Tutorial 5: Bayesian Inference

For each output variable, the user specifies an observed value (from physical experiments) with the associated uncertainties (in the form of standard deviation), if applicable. Whether standard inference or SolventFit is selected, the tool will launch a Markov Chain Monte Carlo (MCMC) algorithm to compute the posterior distributions of the uncertain input parameters. These input posterior distributions represent a refined hypothesis about the input uncertainties in light of what was previously known (in the form of input prior distributions) and what was observed currently (in the form of noisy outputs).

The file for this tutorial is lptau5k_10inputs_4outputs.filtered, and this file is located in: examples/tutorial_files/UQ/Tutorial_5

Note

The examples/ directory refers to the location where the FOQUS examples were installed, as described in Install FOQUS Examples.

  1. Load the “lptau5k_10inputs_4outputs.filtered” file from the above-mentioned folder.

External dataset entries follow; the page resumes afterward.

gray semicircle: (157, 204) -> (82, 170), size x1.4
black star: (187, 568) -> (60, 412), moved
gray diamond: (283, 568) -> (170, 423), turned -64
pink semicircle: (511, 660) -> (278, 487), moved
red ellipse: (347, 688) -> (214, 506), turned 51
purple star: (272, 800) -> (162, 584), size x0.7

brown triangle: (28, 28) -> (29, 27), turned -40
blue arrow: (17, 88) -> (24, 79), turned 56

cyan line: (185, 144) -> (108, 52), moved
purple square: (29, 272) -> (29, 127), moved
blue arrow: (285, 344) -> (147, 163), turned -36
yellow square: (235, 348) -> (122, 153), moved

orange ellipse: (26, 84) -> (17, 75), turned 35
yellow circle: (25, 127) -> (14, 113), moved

  2. Click Analyze for the current ensemble and a new dialog box displays (Figure [fig:uqt_analysis_infer]).

    Analysis Dialog, Bayesian Inference

    Analysis Dialog, Bayesian Inference

    [fig:uqt_analysis_infer]

  3. Select “Response Surface” in the “Analysis” section.

  4. Select “Output variable to analyze” to be “removalCO2.”

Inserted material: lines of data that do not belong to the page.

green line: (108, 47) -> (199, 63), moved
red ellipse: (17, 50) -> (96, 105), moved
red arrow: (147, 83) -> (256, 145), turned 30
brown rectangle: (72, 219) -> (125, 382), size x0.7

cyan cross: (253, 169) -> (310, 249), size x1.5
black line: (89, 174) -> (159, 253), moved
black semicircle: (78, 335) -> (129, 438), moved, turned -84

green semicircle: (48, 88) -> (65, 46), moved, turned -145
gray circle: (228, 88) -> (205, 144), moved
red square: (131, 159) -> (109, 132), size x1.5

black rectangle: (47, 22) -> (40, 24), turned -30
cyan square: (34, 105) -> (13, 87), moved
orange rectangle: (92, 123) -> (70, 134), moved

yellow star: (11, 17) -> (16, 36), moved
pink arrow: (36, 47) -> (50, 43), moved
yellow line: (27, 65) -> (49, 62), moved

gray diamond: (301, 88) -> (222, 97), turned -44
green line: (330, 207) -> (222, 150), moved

  5. Select “Linear Regression” as the response surface.

  6. Insert 5.00 as the error envelope for the validation plot. Click Validate. The GUI allows the user to proceed with Bayesian inference after one input has been validated; however, the user may want to validate all outputs since they are all used in the inference.

  7. Once validation is completed, click Infer at the lower right corner, which displays a new dialog box (Figure[fig:uqt_infer]).

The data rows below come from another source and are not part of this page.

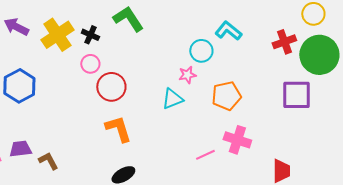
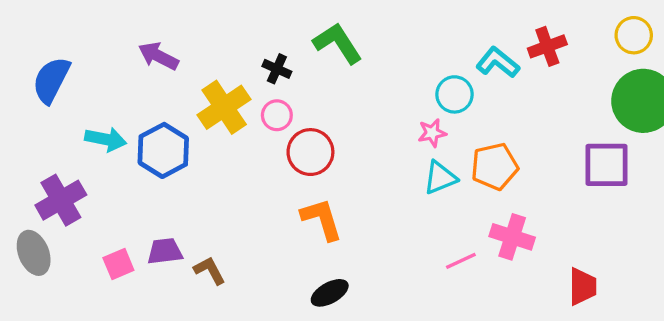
yellow cross: (57, 35) -> (224, 107), moved
red cross: (284, 42) -> (547, 46), moved
cyan triangle: (172, 99) -> (440, 178), moved

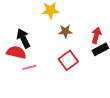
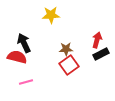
brown star: (65, 31) -> (66, 49), moved
pink line: (29, 67) -> (26, 82), moved

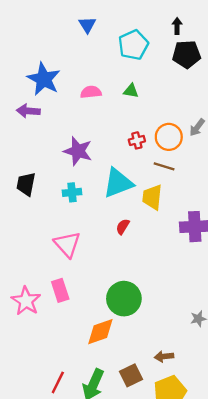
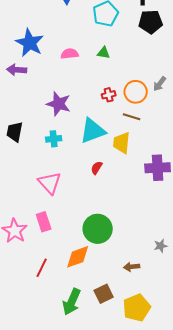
brown arrow: (164, 356) -> (132, 267), moved
red line: (58, 382) -> (42, 268), moved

  8. In the Output Settings table (on the left), select the second, third, and fourth outputs as the observed outputs. The user can experiment with using different response surface models (for example, linear polynomials) to approximate the mapping from inputs to each of the outputs.

  9. In the Input Settings table (on the right), designate input types (variable, design, or fixed) and if necessary, switch to Expert Mode to revise the prior distribution on the input parameters. The prior distribution represents knowledge that the user possesses about the inputs before observational data (from experiments) has been incorporated into this knowledge. If the user does not have any updated knowledge about the simulation ensemble, it is OK to leave the table as is.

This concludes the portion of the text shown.